In regenerative medicine, exosomes facilitate tissue repair and regeneration. In cancer therapy, exosomes can deliver therapeutic agents directly to tumor cells. In gene therapy, exosomes serve as vectors for gene delivery. As diagnostic biomarkers, they are useful for diagnose various diseases.
The main clinical application of exosomes is to use them as biomarkers, cell-free therapeutic agents, carriers for drug delivery, basic analyses of exosome kinetics and vaccines against cancer. In several clinical trials, different exosomes of human or plant origin are used. Most researchers used exosomes from the circulatory system for biomarker experiments. Mesenchymal stem cells (MSCs) and dendritic cells (DCs) are two widely used cell sources in exosomes. MSC-derived exosomes are commonly used for the treatment of inflammation and drug delivery, while DCS exosomes are used to induce an inflammatory response in cancer patients.
However, the clinical application of exosomes poses several questions and challenges. In addition, exosome-based clinical trials need to be translated to conform to specific Good Manufacturing Practices (GMP). In this review, we summarize the exosomes used in clinical trials according to the type of application and the disease. We also address major questions and challenges related to exosome kinetics and clinical applications.
In recent years, immunotherapy has been increasingly used in clinical practice to treat tumors. However, the efficacy of immunotherapy varies depending on the type of tumor and the patient population, and long-term drug resistance usually occurs during treatment. Therefore, it is essential to explore the molecular mechanisms of immunotherapy to improve its efficacy. In this review, we focus on the importance of tumor-derived exosomes in the clinical treatment of tumors and how modifying these exosomes can improve immunological efficacy.
Specifically, we analyze the components of exosomes, such as RNA, lipids and proteins, and the role of membrane molecules on exosome surfaces. In addition, we highlight the importance of exosomes designed for tumor immunotherapy. Our goal is to propose new strategies to improve the efficacy of tumor immunotherapy. Cancer remains a global threat despite powerful anticancer drugs, which are often accompanied by unwanted side effects.
Sophisticated multifunctional approaches are essential to improve patient outcomes. Small extracellular vesicles (EVs), a diverse family of natural cell-derived vesicles, offer advantages over synthetic transporters.
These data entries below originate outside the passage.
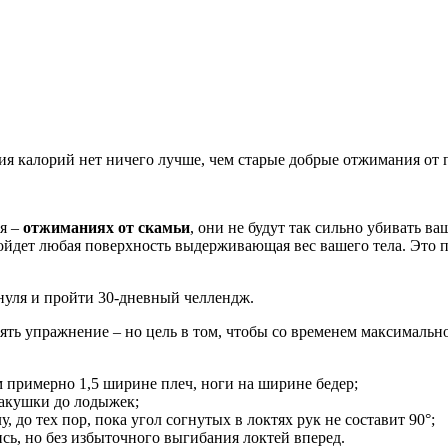
ия калорий нет ничего лучше, чем старые добрые отжимания от 
ия –
отжиманиях от скамьи
, они не будут так сильно убивать 
дойдет любая поверхность выдерживающая вес вашего тела. Это 
 нуля и пройти 30-дневный челлендж.
ять упражнение – но цель в том, чтобы со временем максимальн
м примерно 1,5 ширине плеч, ноги на ширине бедер;
макушки до лодыжек;
 до тех пор, пока угол согнутых в локтях рук не составит 90°;
ь, но без избыточного выгибания локтей вперед.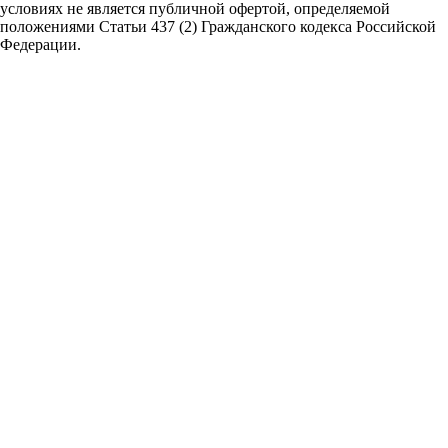
условиях не является публичной офертой,
определяемой
положениями Статьи 437 (2) Гражданского кодекса Российской
Федерации.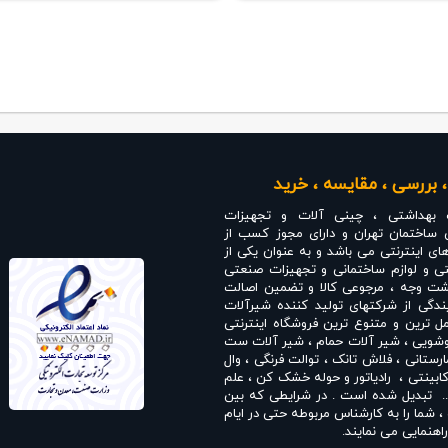
 بررسی ، مقایسه ، خرید
 بهداشتی ، چینی آلات و تجهیزات
 ساختمان تهران و دارای مجوز کسب از
های اینترنتی می باشد و به عنوان یکی از
ی و لوازم ساختمانی و تجهیزات صنعتی
انت بازگشت وجه ، مرجوعی کالا و تضمین اصالت
دگی از شرکتهای تولید کننده شیرآلات
 ترین و متنوع ترین فروشگاه اینترنتی
وشویی
،
شیر آلات حمام
،
شیر آلات ست
ارستانی
،
فلاش تانک
،
توالت فرنگی
،
وال
ابینتی
،
رادیاتور و حوله خشک کن
،
علم
. تبدیل شده است . در شرایطی که بین
شما را به کارشناس مربوطه حتی در ایام
اهنمایی می نمایند.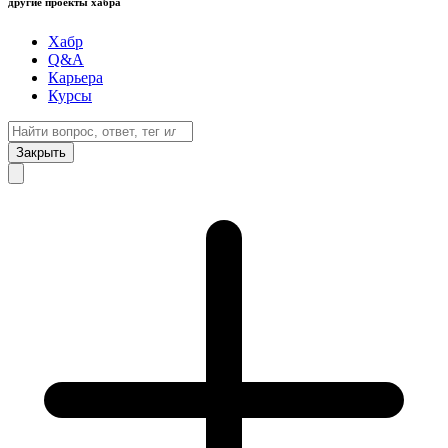
другие проекты хабра
Хабр
Q&A
Карьера
Курсы
Закрыть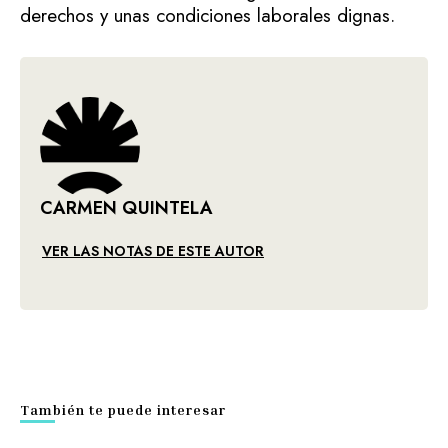
derechos y unas condiciones laborales dignas.
CARMEN QUINTELA
VER LAS NOTAS DE ESTE AUTOR
También te puede interesar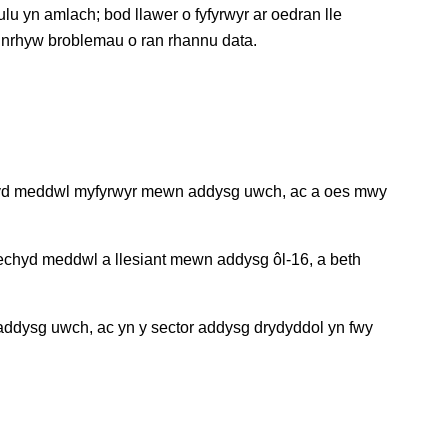
u yn amlach; bod llawer o fyfyrwyr ar oedran lle
unrhyw broblemau o ran rhannu data.
 iechyd meddwl myfyrwyr mewn addysg uwch, ac a oes mwy
iechyd meddwl a llesiant mewn addysg ôl-16, a beth
ddysg uwch, ac yn y sector addysg drydyddol yn fwy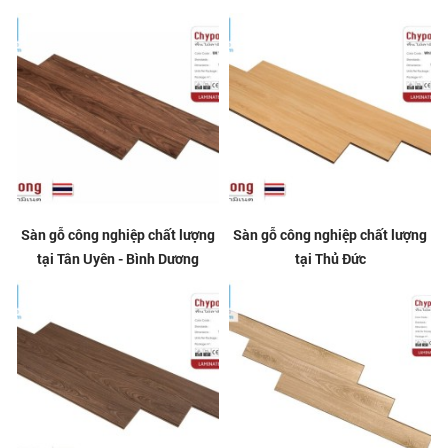
Sàn gỗ công nghiệp chất lượng
Sàn gỗ công nghiệp chất lượng
tại Tân Uyên - Bình Dương
tại Thủ Đức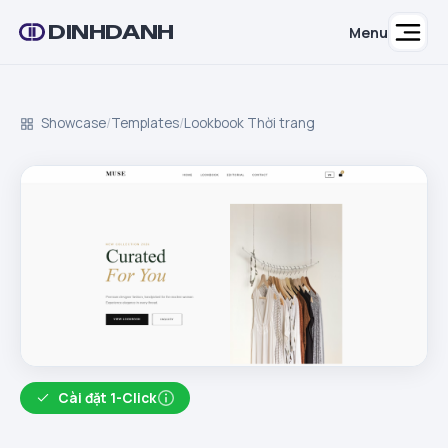
DINHDANH
Menu
Showcase
/
Templates
/
Lookbook Thời trang
Cài đặt 1-Click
Among electric vehicles, exosomes facilitate intercellular communication with minimal toxicity, high biocompatibility and low immunogenicity. Its ability to target specific tissues, mediated by surface molecules, allows the precise transport of biomolecules to cancer cells.
Here, we explore the potential of exosomes as innovative therapeutic agents, including cancer vaccines, and their clinical relevance as biomarkers for clinical diagnosis. We highlight cargo possibilities, including nucleic acids and drugs, which make them a good transport system for selective cancer treatment and as contrast agents for disease monitoring. Other general aspects, sources and methodology associated with therapeutic applications against cancer are also reviewed. In addition, the challenges associated with translating exosome-based therapies into clinical practice are discussed, along with the future prospects of this innovative approach. The clinical trials conducted to date are important to demonstrate the feasibility and short-term safety of autologous exosome administration, but there is no doubt that the safety issues of treatments based on exogenous exosome products will be more severe.
Optimization of size-exclusion chromatography for extracellular vesicle enrichment and proteomic analysis from clinically relevant samples. This review summarized current knowledge about the composition, biogenesis, and implications of exosomes, as well as the methods for their isolation and application. The vast majority of clinical trials focus on cancer (8), followed by CVS (2), diabetes (and neurodegenerative diseases). In short, the transition from preclinical studies to clinical trials of exosome therapy has been rapid.
While there are several treatments that are actively undergoing clinical trials, none of them are close to being curative for Alzheimer's disease. One of the main obstacles preventing exosome-based therapies from entering clinical practice is the poor performance and efficiency of exosomes. Some preclinical studies in mice have shown that milk-derived electric vehicles, which are rich in functional miRNA-148a, show potential anticancer effects in the treatment of colorectal cancer. The clinical applications of exosomes include their use as biomarkers for the prognosis and diagnosis of diseases, as carriers for drug delivery, as cell-free therapy and as a vaccine against cancer.
The acidic microenvironment plays a key role in the progression of human melanoma through a sustained transfer of clinically relevant metastatic molecules, mediated by exosomes. Several in vivo studies and clinical trials have explored the use of exosomes as therapy for atherosclerosis. An exhaustive study of vesicular and non-vesicular miRNAs from a volume of cerebrospinal fluid compatible with clinical practice. Finally, focusing on the therapeutic indications of exosome therapy, future preclinical studies and clinical trials should include more diseases than those analyzed in this review.
These include, but are not limited to, exosome treatment for fracture (333), traumatic spinal cord injury (335), traumatic brain injury (335), acute liver injury (336) and hearing loss (304, 306), which could serve as future guidance for therapy-related clinical trials with exosomes.